Not only that, but she seems excited. She even seems joyful. A person who once shunned other people now seeks them out. Come and see! Come and see! In fact, if you think about it, she was one of the very first Christian missionaries. It didn't take long at all for the living water to become a stream in her, springing up to eternal life.
John records a curious detail in this story. In her excitement and her haste, she left her water pitcher behind. It's tempting, especially because this is John's gospel, to look for a symbolic meaning in this: to see that pitcher as the symbol of an empty way of life now left behind, in favor of a new life. Even if John didn't intend the symbolism, we can't help noticing that the woman in the end has completely forgotten the purpose for which she came to the well, and has found a new and greater purpose in her life.

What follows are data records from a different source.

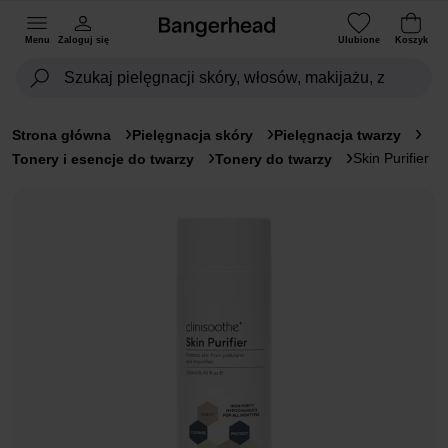
Menu
Zaloguj się
Ulubione
Koszyk
Strona główna
Pielęgnacja skóry
Pielęgnacja twarzy
Skin Purifier
Tonery i esencje do twarzy
Tonery do twarzy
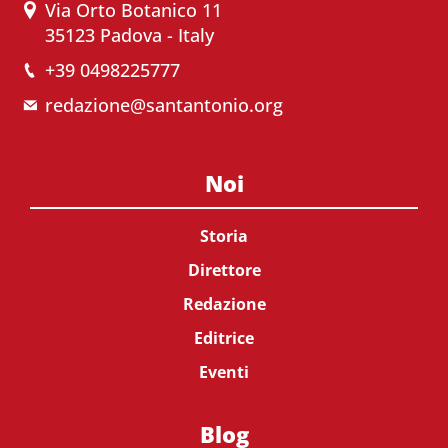
Via Orto Botanico 11
35123 Padova - Italy
+39 0498225777
redazione@santantonio.org
Noi
Storia
Direttore
Redazione
Editrice
Eventi
Blog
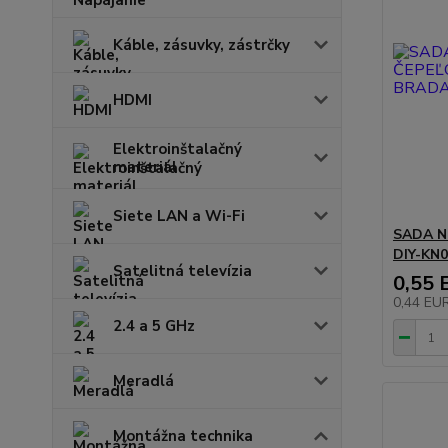
Káble, zásuvky, zástrčky
HDMI
Elektroinštalačný
materiál
Siete LAN a Wi-Fi
SADA N
DIY-KN
Satelitná televízia
0,55 
0,44 EU
2.4 a 5 GHz
Meradlá
Montážna technika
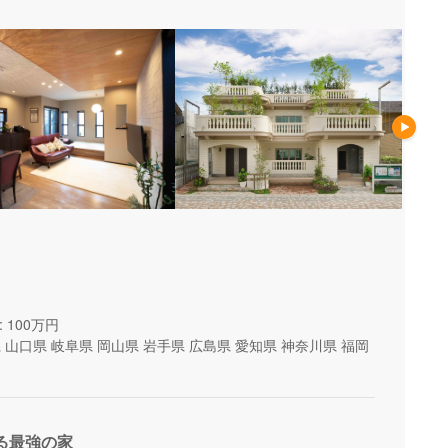
 100万円
県
山口県
岐阜県
岡山県
岩手県
広島県
愛知県
神奈川県
福岡
る最強の家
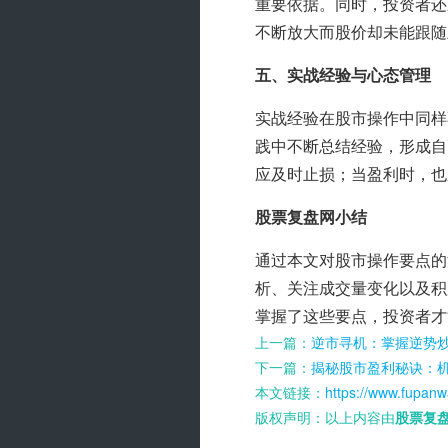
重要依据。同时，投资者还
不断放大而股价却未能跟随
五、实战经验与心态管理
实战经验在股市操作中同样
践中不断总结经验，形成自
应及时止损；当盈利时，也
股票复盘网小结
通过本文对股市操作要点的
析、关注成交量变化以及积
掌握了这些要点，投资者才
上一篇：
逆市寻机：掌握逆势
下一篇：
揭秘股市盈利秘诀：
本文链接：
https://www.fupanw
版权声明：以上内容由
股票复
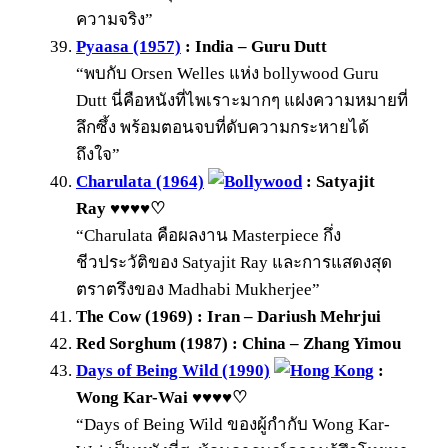
ความจริง”
Pyaasa (1957)
: India – Guru Dutt
“พบกับ Orsen Welles แห่ง bollywood Guru
Dutt นี่คือหนังที่ไพเราะมากๆ แฝงความหมายที่
ลึกซึ้ง พร้อมตอนจบที่ดับความกระหายได้
ถึงใจ”
Charulata (1964)
: Satyajit
Ray ♥♥♥♥♡
“Charulata คือผลงาน Masterpiece กึ่ง
ชีวประวัติของ Satyajit Ray และการแสดงสุด
ตราตรึงของ Madhabi Mukherjee”
The Cow (1969) : Iran – Dariush Mehrjui
Red Sorghum (1987) : China – Zhang Yimou
Days of Being Wild (1990)
:
Wong Kar-Wai ♥♥♥♥♡
“Days of Being Wild ของผู้กำกับ Wong Kar-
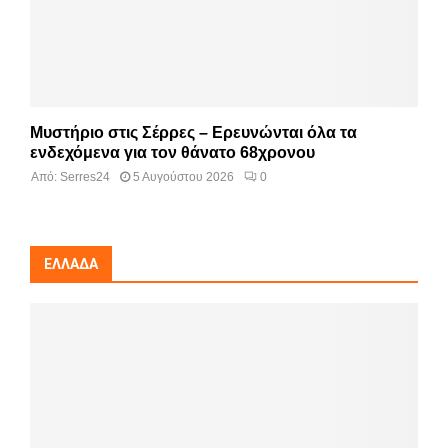
Μυστήριο στις Σέρρες – Ερευνώνται όλα τα
ενδεχόμενα για τον θάνατο 68χρονου
Από:
Serres24
5 Αυγούστου 2026
0
ΕΛΛΆΔΑ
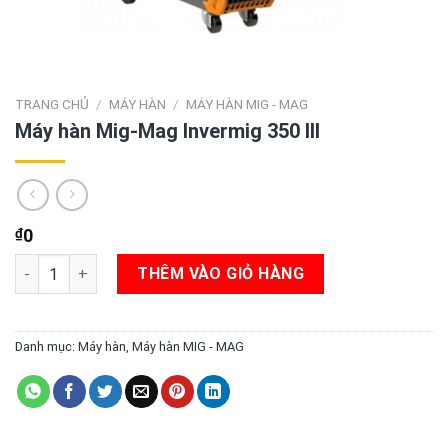
TRANG CHỦ
/
MÁY HÀN
/
MÁY HÀN MIG - MAG
Máy hàn Mig-Mag Invermig 350 III
₫
0
Máy hàn Mig-Mag Invermig 350 III số lượng
THÊM VÀO GIỎ HÀNG
Danh mục:
Máy hàn
,
Máy hàn MIG - MAG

We can't romanticize this story. We can't let ourselves imagine that from now on this woman had no further moral struggles in her life, and that no one ever spoke an unkind word to her again. But we have every reason to believe that when she did have moral struggles, she remembered her encounter with Jesus. And we have every reason to believe that the new life Jesus created in her continued to spring up, and to carry her forward in God's grace. We have every reason to believe that the transformation of her life which began on that day continued throughout her life. We have every reason to believe that, wherever she started, in the end she did know the gift of God, and she did know who it was that had asked for a drink. And she did ask him to give her the living water.

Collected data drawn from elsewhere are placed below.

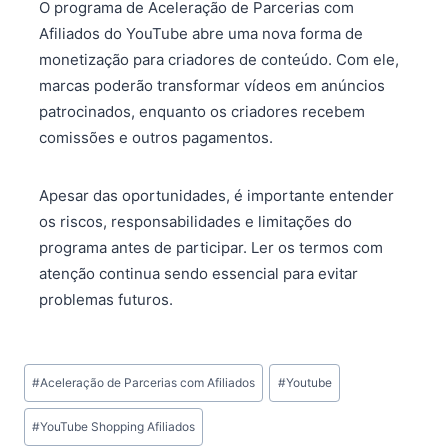
O programa de Aceleração de Parcerias com
Afiliados do YouTube abre uma nova forma de
monetização para criadores de conteúdo. Com ele,
marcas poderão transformar vídeos em anúncios
patrocinados, enquanto os criadores recebem
comissões e outros pagamentos.
Apesar das oportunidades, é importante entender
os riscos, responsabilidades e limitações do
programa antes de participar. Ler os termos com
atenção continua sendo essencial para evitar
problemas futuros.
Tags
#
Aceleração de Parcerias com Afiliados
#
Youtube
do
Post:
#
YouTube Shopping Afiliados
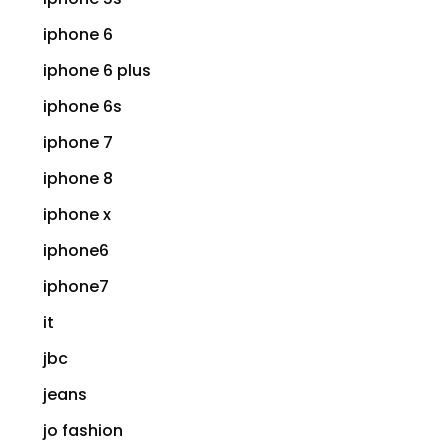
iphone 6
iphone 6 plus
iphone 6s
iphone 7
iphone 8
iphone x
iphone6
iphone7
it
jbc
jeans
jo fashion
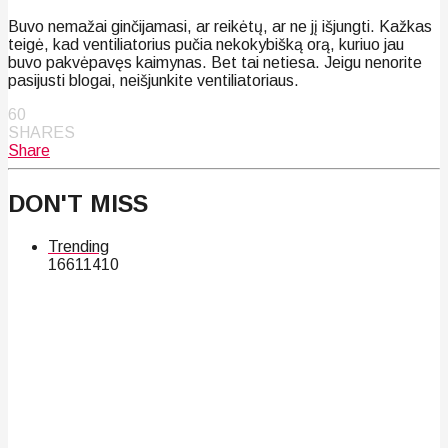
Buvo nemažai ginčijamasi, ar reikėtų, ar ne jį išjungti. Kažkas
teigė, kad ventiliatorius pučia nekokybišką orą, kuriuo jau
buvo pakvėpavęs kaimynas. Bet tai netiesa. Jeigu nenorite
pasijusti blogai, neišjunkite ventiliatoriaus.
60
SHARES
Share
DON'T MISS
Trending
166
114
10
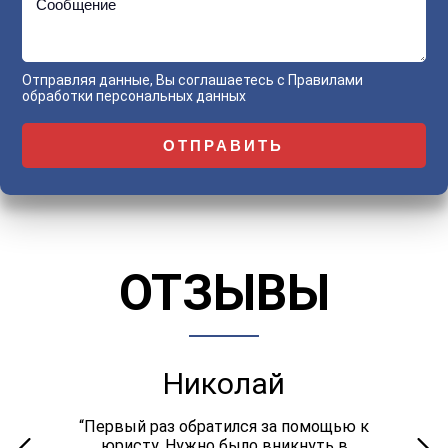
Сообщение
Отправляя данные, Вы соглашаетесь с
Правилами
обработки персональных данных
ОТЗЫВЫ
Николай
“Первый раз обратился за помощью к
юристу. Нужно было вникнуть в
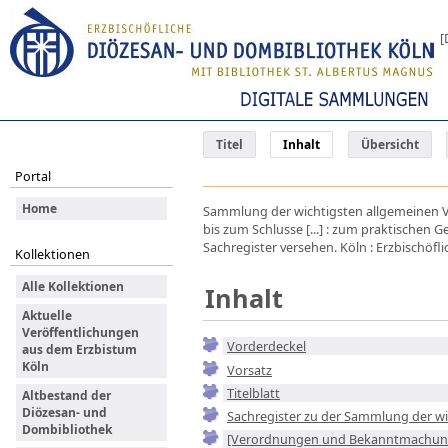
[
Titel
Inhalt
Übersicht
Portal
Home
Sammlung der wichtigsten allgemeinen V
bis zum Schlusse [...] : zum praktischen
Sachregister versehen. Köln : Erzbischöfli
Kollektionen
Alle Kollektionen
Inhalt
Aktuelle
Veröffentlichungen
Vorderdeckel
aus dem Erzbistum
Köln
Vorsatz
Titelblatt
Altbestand der
Diözesan- und
Sachregister zu der Sammlung der w
Dombibliothek
[Verordnungen und Bekanntmachun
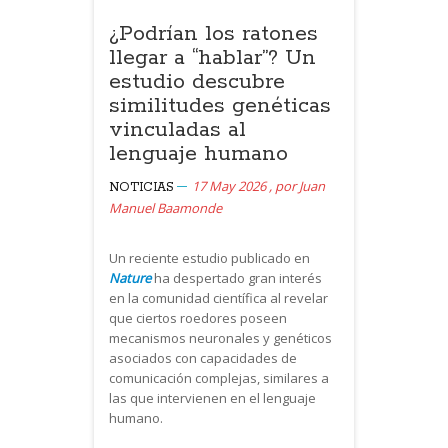
¿Podrían los ratones
llegar a “hablar”? Un
estudio descubre
similitudes genéticas
vinculadas al
lenguaje humano
17 May 2026
,
por
Juan
NOTICIAS
Manuel Baamonde
Un reciente estudio publicado en
Nature
ha despertado gran interés
en la comunidad científica al revelar
que ciertos roedores poseen
mecanismos neuronales y genéticos
asociados con capacidades de
comunicación complejas, similares a
las que intervienen en el lenguaje
humano.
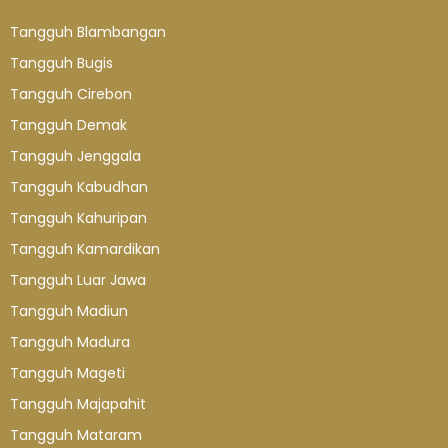
Tangguh Blambangan
Tangguh Bugis
Tangguh Cirebon
Tangguh Demak
Tangguh Jenggala
Tangguh Kabudhan
Tangguh Kahuripan
Tangguh Kamardikan
Tangguh Luar Jawa
Tangguh Madiun
Tangguh Madura
Tangguh Mageti
Tangguh Majapahit
Tangguh Mataram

May we also recognize the gift of God. May we also realize what God's Messiah offers to us. May we, too, drink deeply of that living water, this day and every day. May our lives be so transformed that we can't possibly contain the geyser of living water that might gush forth from our hearts and minds and mouths. May we let Christ overcome our resistance, and our fear, and our pride, and our sin, and our blindness and our ignorance. May we, like this woman, have the sense not to walk away until Jesus has done what he came for: until he has satisfied us with living water welling up to eternal life. Amen.